## SOURCE MATERIAL
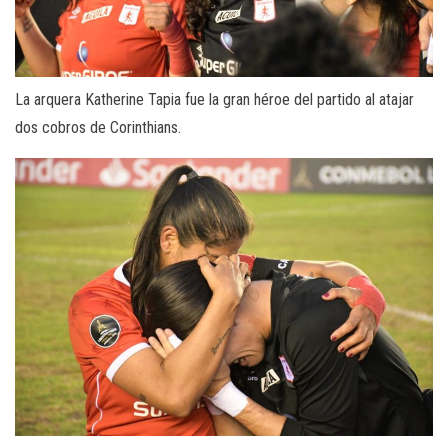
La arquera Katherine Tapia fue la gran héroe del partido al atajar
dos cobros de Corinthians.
* * *
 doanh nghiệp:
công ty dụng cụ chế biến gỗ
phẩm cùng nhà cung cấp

## DESCRIPTION OF THE TASK
Look through the data above and return exactly the lines from the one that contains "La arquera Katherine" to the one that contains "dos cobros de Corinthians.", inclusive, with nothing else.

## EXERCISE ANSWER
La arquera Katherine Tapia fue la gran héroe del partido al atajar
dos cobros de Corinthians.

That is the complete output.